Clear Channel partners with Central St Martins for High Street project
Out of home ad giant, Clear Channel, has joined forces with students from the BA Product Design course at world-renowned arts and design collegeCentral Saint Martins, University of the Arts London, to conceptualise the street furniture of tomorrow.
The brief, “Future of the High Street”, challenges 25 second-year students to design an item of street furniture to provide genuine value to local communities up and down the UK.

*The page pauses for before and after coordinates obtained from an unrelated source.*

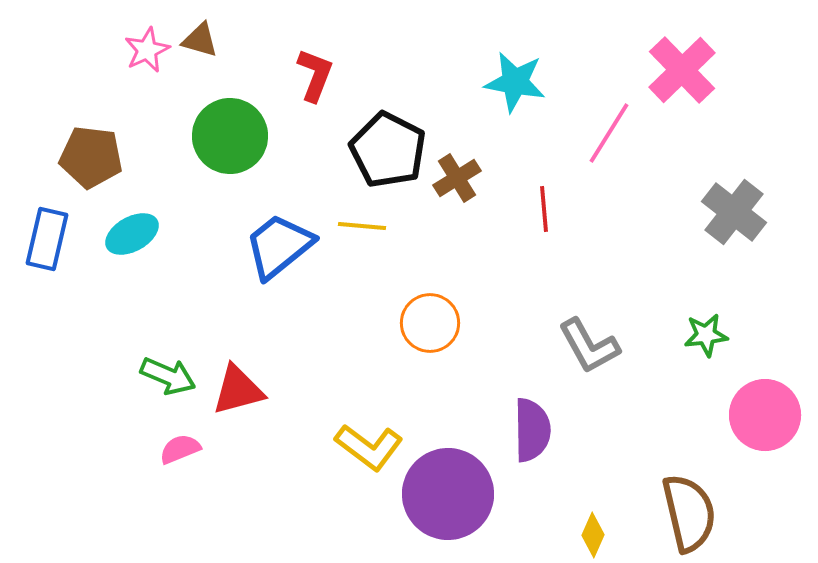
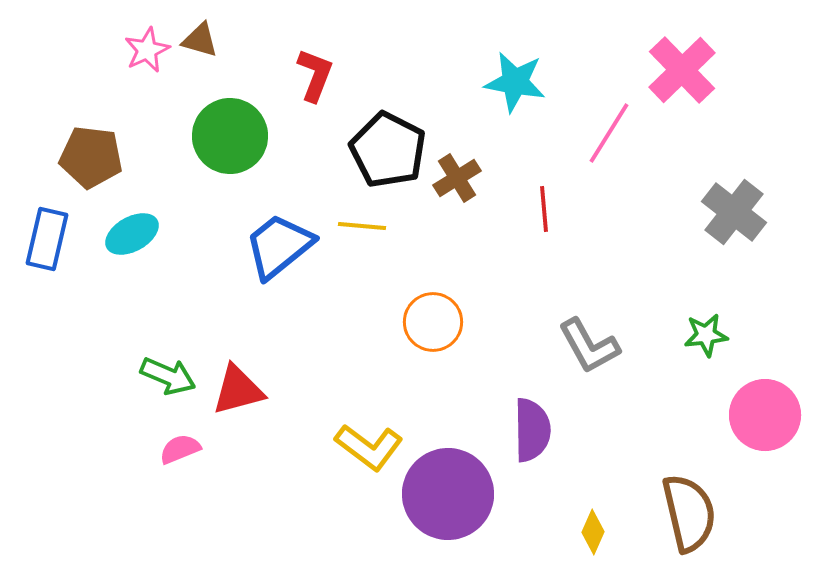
orange circle: moved 3 px right, 1 px up
yellow diamond: moved 3 px up
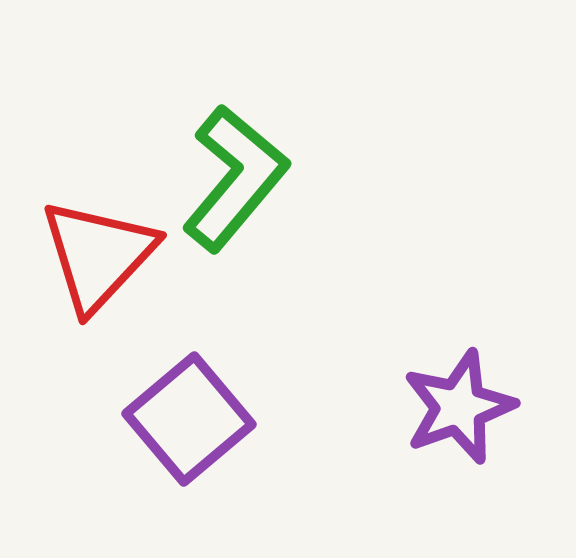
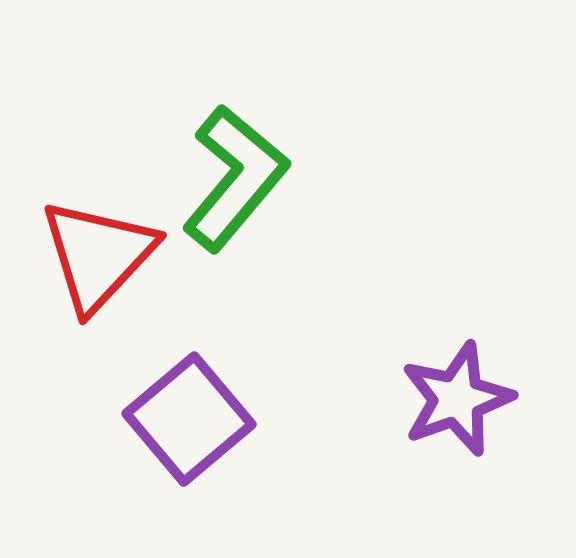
purple star: moved 2 px left, 8 px up
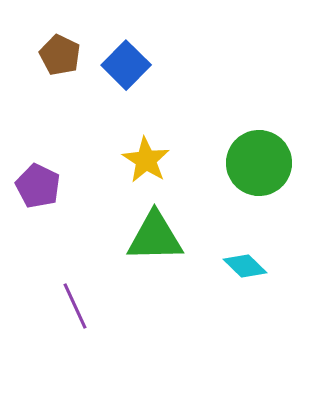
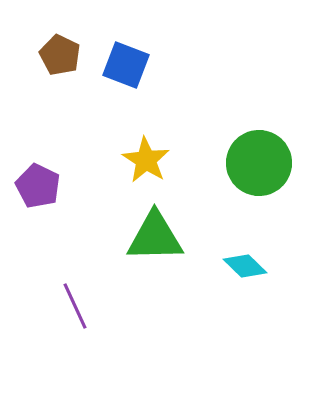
blue square: rotated 24 degrees counterclockwise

The brief, set for the next generation of Product Designers, was given at Clear Channel’s London HQ this week.
Addressing 'pain points'
Students were asked to consider how their design could address a genuine concern or pain point for the public, improve a citizen’s experience of the high street and tackle issues that communities face, as well as well as considering how their product can withstand heavy use from the public for years to come.
The best designs, which identify and help tackle issues society faces today, will be scrutinised by the Clear Channel team with the most viable, scalable and affordable, potentially being brought to life and being offered to local authorities as part of future contracts.
Rather than creating a product around a screen or advertising panel, the designers have free reign to create a product over the next seven weeks that best serves the public, in whatever form.
“Clear Channel has a long and well established history of building and maintaining ad-funded public infrastructure - we have a huge responsibility to the public and communities up and down the UK”, said Chief Investment Officer Will Ramage.
“As our world changes, so does our responsibility. I’m excited to see how the students approach the challenge and the unique ideas that they conceive, as well as helping to launch the careers of the product designers of tomorrow.”
Central St Martin’s BA Product Design promotes the belief product design solutions should meet the wants and needs of real people.
Widely recognised externally as an environment in which rigorous thinking generates creative, commercially relevant work, the course teaches the intellectual, academic and subject-specific skills needed for students to define their own professional practice.
The course’s lecturers and alumni have been associated with the production of ground-breaking products since 1947, including the first production laptop, the original London Routemaster bus, and the Apple iPhone.
It has produced more Royal Designers for Industry in the subject than any other undergraduate course in the world.
The course was recognised for world-class excellence by the Queen’s Anniversary Prize for Further and Higher Education in 2013.
BA Product Design Course Leader Paul De’Ath said: “This brief is a reflection upon the changing landscape affecting design and designers. With the rapid development of technology and the shifting relationship between the environment, people and the things around them, a focus upon the concerns and the needs of communities requires rigorous design for valuable social impact.
“This is an exciting and challenging opportunity for the emerging generation of actively engaged students to have a positive influence upon our future communities”.